The idea of the absurd is a common theme in many existentialist works, particularly in torosgazete.comity is the notion of contrast between two things. As Camus explains it in The Myth of Sisyphus. The absurd is born out of this confrontation between the human need and the unreasonable silence of the world. Existentialism is a movement in philosophy and literature that emphasizes individual existence, freedom and torosgazete.com began in the mid-to-late 19th Century, but reached its peak in midth Century France. It is based on the view that humans define their own meaning in life, and try to make rational decisions despite existing in an irrational torosgazete.com focuses on the question of human. Understand Existentialism (Teach Yourself) [Mel Thompson, Nigel Rodgers] on torosgazete.com *FREE* shipping on qualifying offers. Is this the right book for me? Understand Existentialism breaks down a complex mode of thought into more manageable sections.
Authenticity Many noted existentialist writers consider the theme of authentic existence important. Authentic existence involves the idea that one has to "create oneself" and then live in accordance with this self. This can take many forms, from pretending choices are meaningless or random, through convincing oneself that some form of determinism is true, to a sort of "mimicry" where one acts as "one should".
How "one should" act is often determined by an image one has, of how one such as oneself say, a bank manager, lion tamer, prostitute, etc. In Being and NothingnessSartre relates an example of a " waiter " in bad faith: The Other and the Look[ edit ] Main article:Albert Camus THE STRANGER was in place, but the screws had been given only a few turns and their nickeled heads stuck out above the wood, which was stained dark walnut.
At any street corner the feeling of absurdity can strike any man in the face. It happens that the stage sets collapse. Rising, streetcar, four hours in the office or the factory, meal, streetcar, four hours of work, meal, sleep and Monday Tuesday Wednesday Thursday Friday and Saturday according to the same rhythm — this path is easily followed most of the time.
Albert Camus (—) Albert Camus was a French-Algerian journalist, playwright, novelist, philosophical essayist, and Nobel laureate.
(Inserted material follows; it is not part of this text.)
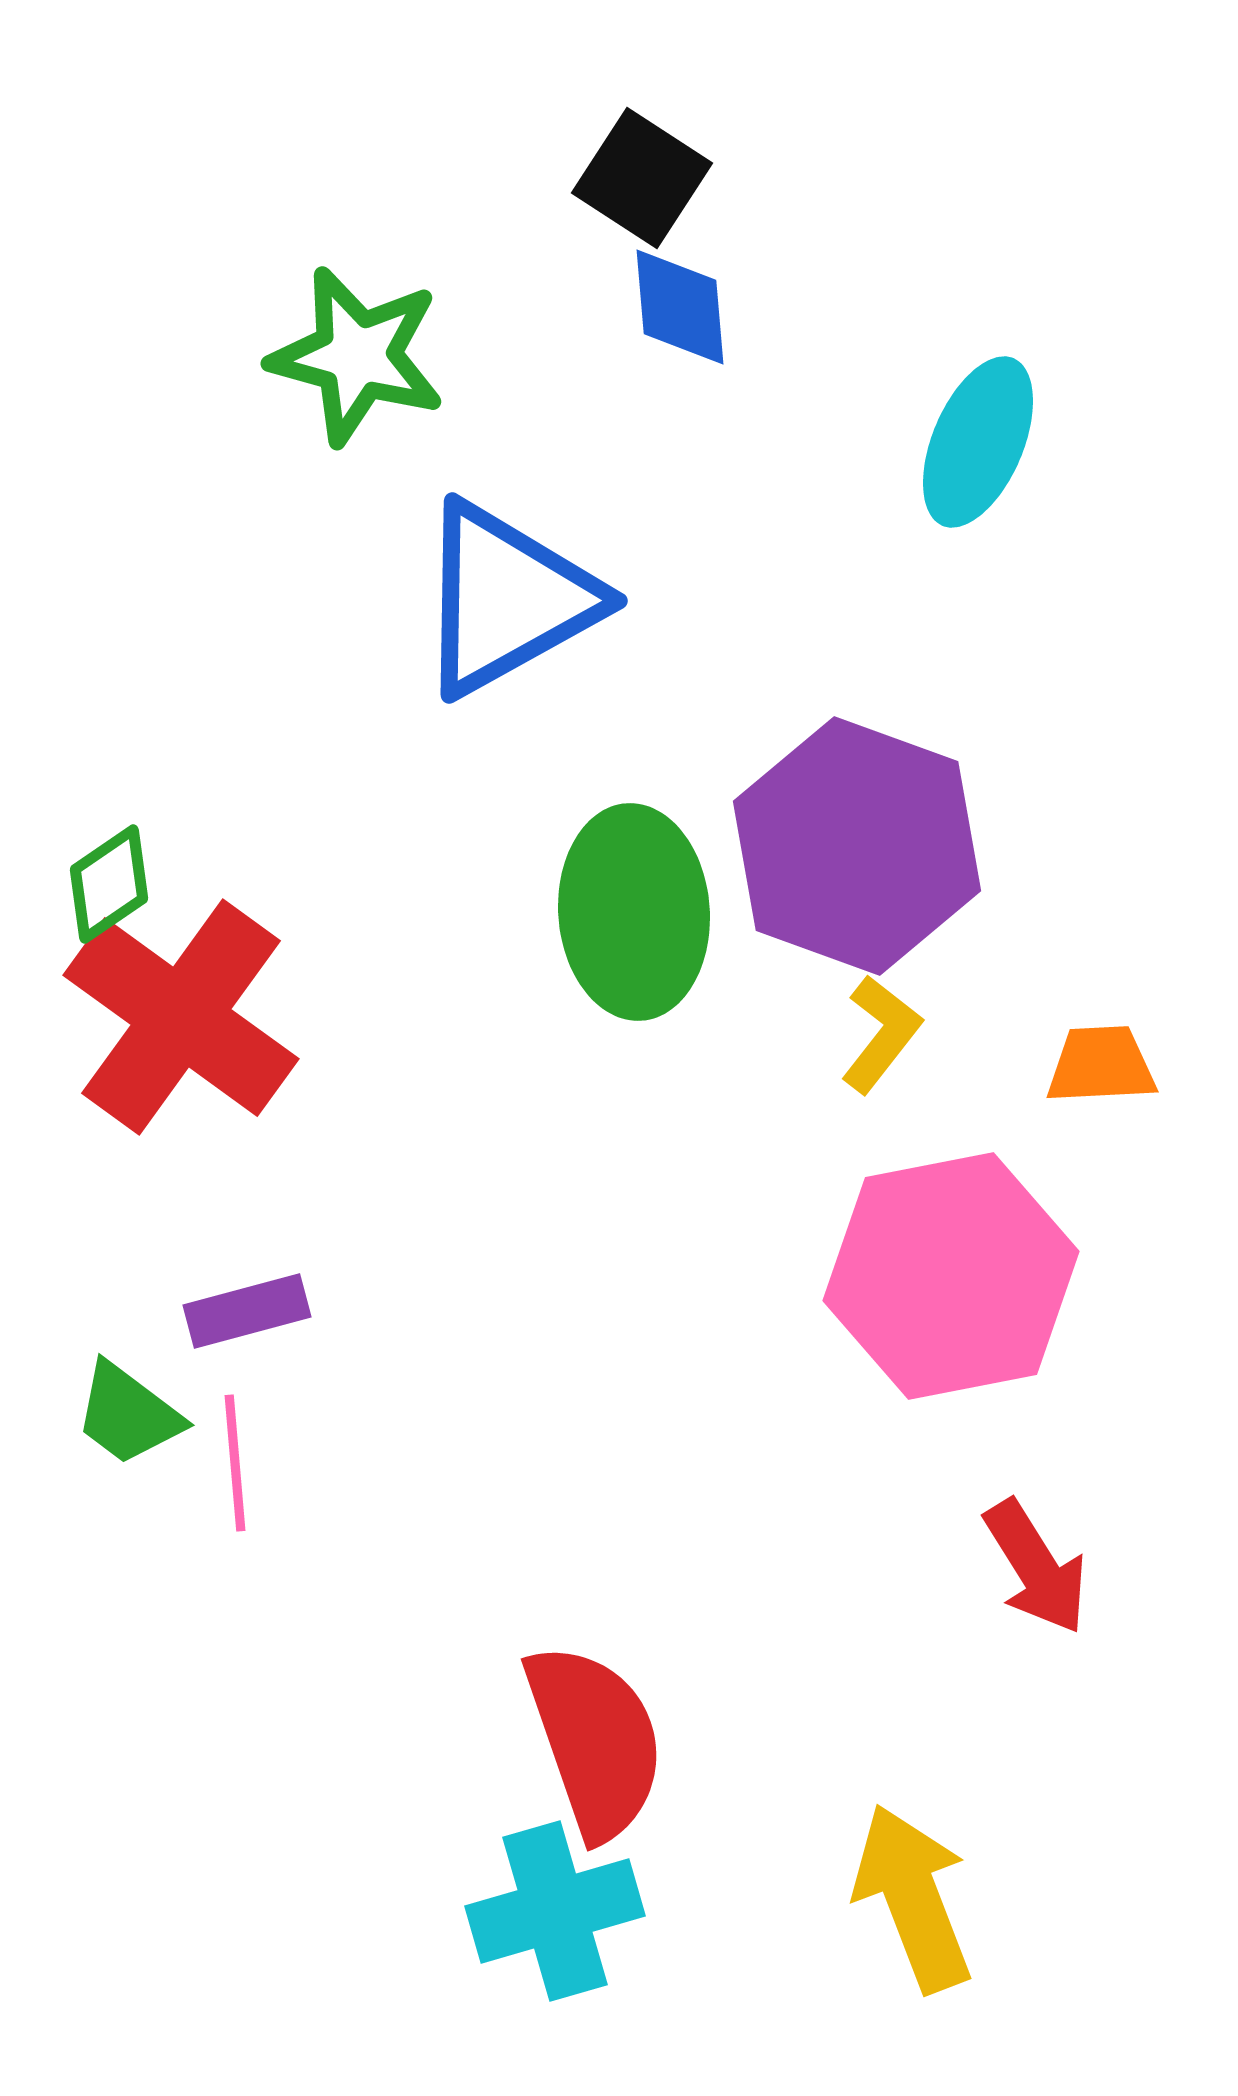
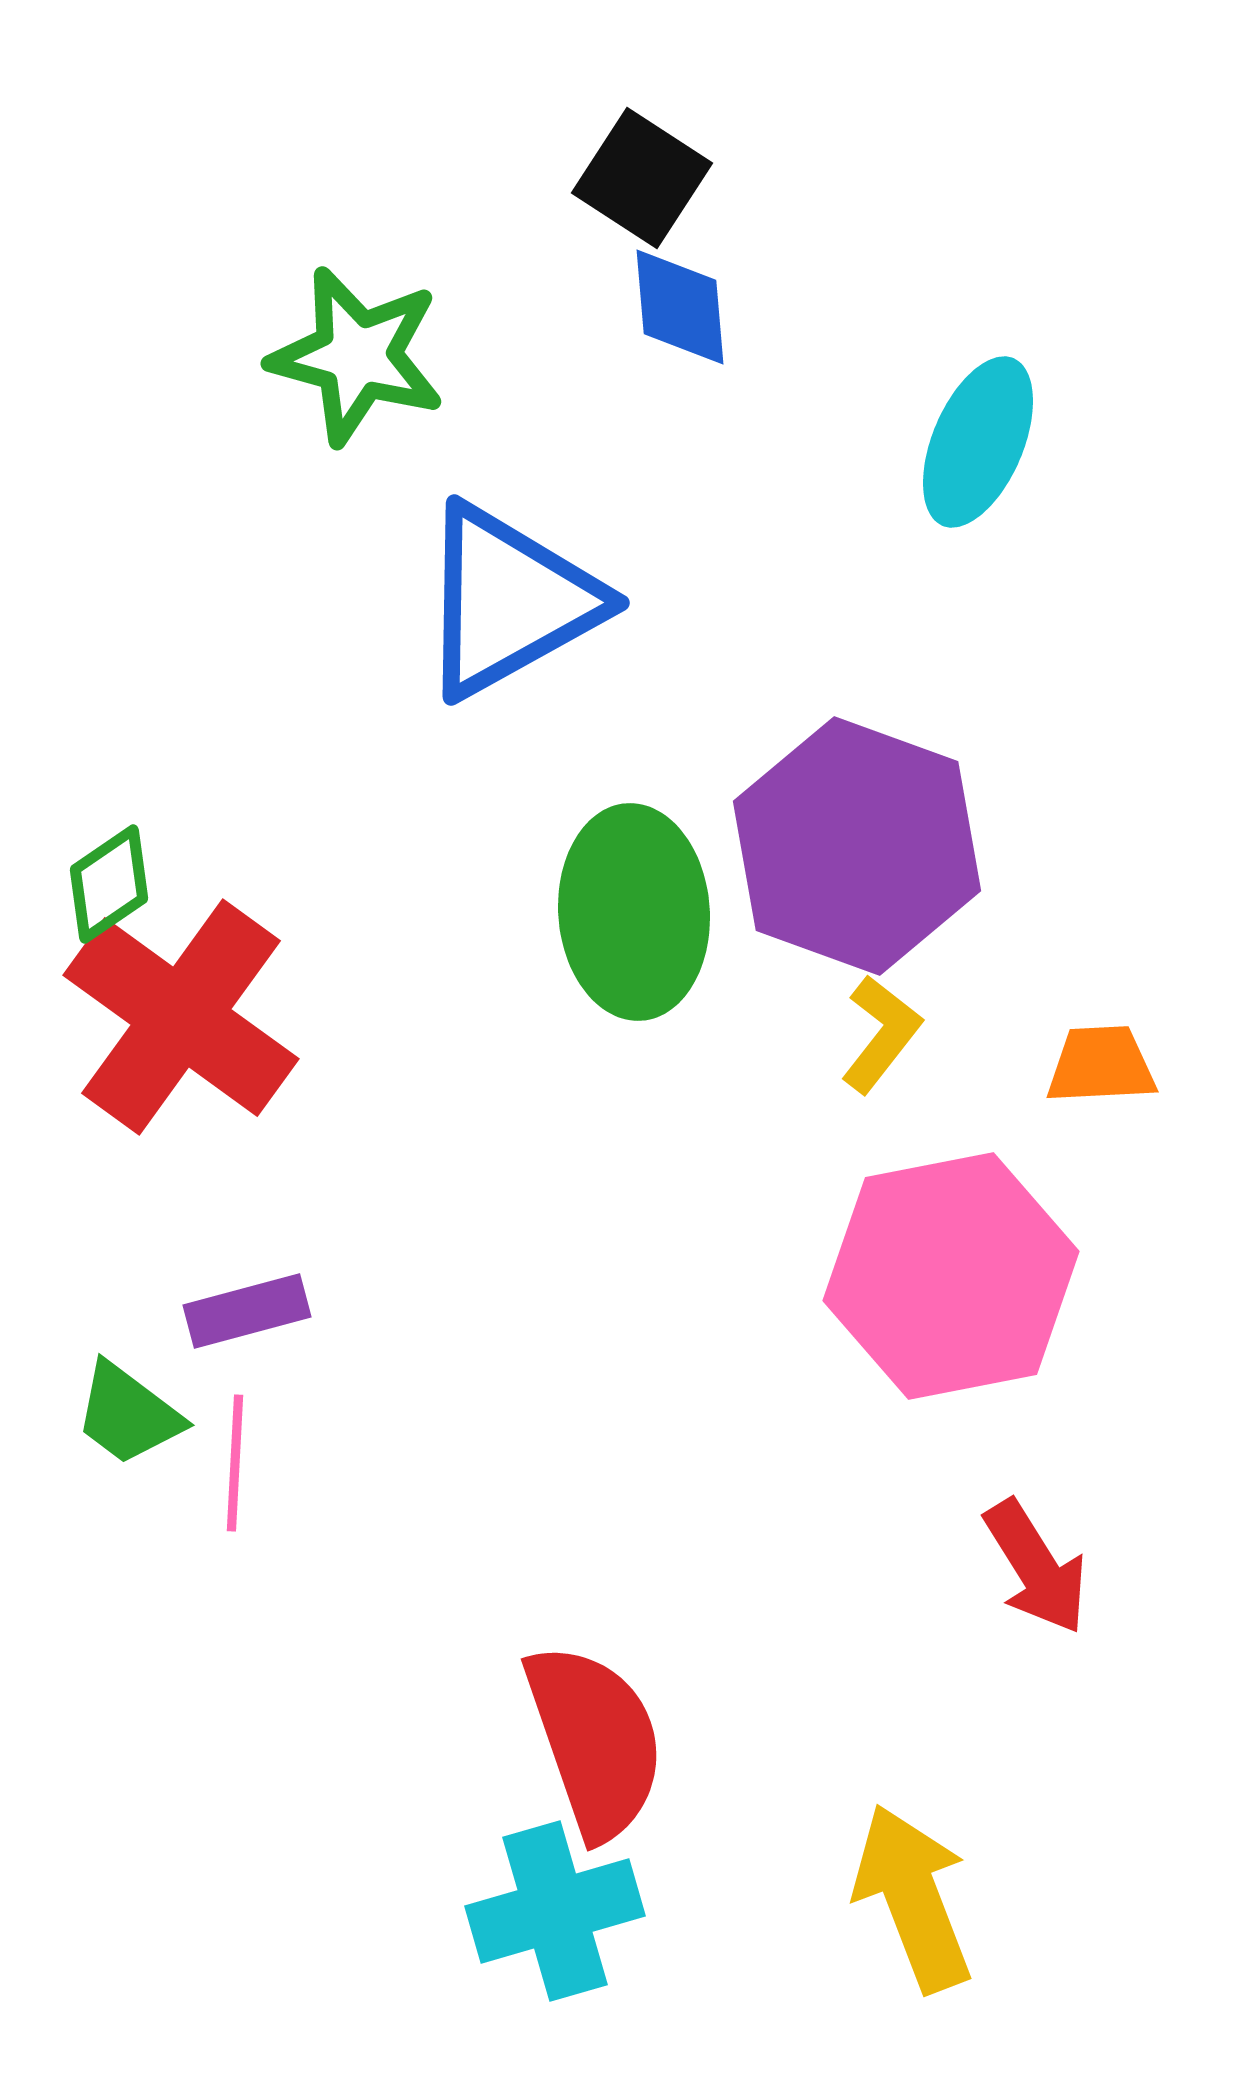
blue triangle: moved 2 px right, 2 px down
pink line: rotated 8 degrees clockwise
Though he was neither by advanced training nor profession a philosopher, he nevertheless made important, forceful contributions to a wide range of issues in moral philosophy in his novels, reviews, articles, essays, and speeches—from terrorism and.
Existentialism. WOODY ALLEN: That's quite a lovely Jackson Pollock, isn't it?
GIRL IN MUSEUM: Yes it is. WOODY ALLEN: What does it say to you? GIRL IN MUSEUM: It restates the negativeness of the universe, the hideous lonely emptiness of existence, nothingness, the predicament of man forced to live in a barren, godless eternity, like a tiny flame flickering in an immense void, with nothing but.
Existentialism Here and Now. By Alfie Kohn.
TWENTY-FIVE YEARS ago, existentialism was a hot piece of intellectual property. A wide reading public was buying up such new books as William Barrett’s Irrational Man: A Study in Existential Philosophy and Viktor Frankl’s From Death Camp to Existentialism (later republished under the title Man’s Search for Meaning).
Existentialism (/ ˌ ɛ ɡ z ɪ ˈ s t ɛ n ʃ əl ɪ z əm /) is a tradition of philosophical inquiry associated mainly with certain 19th and 20th-century European philosophers who, despite profound doctrinal differences, shared the belief that philosophical thinking begins with the human subject—not merely the thinking subject, but the acting, feeling, living human individual.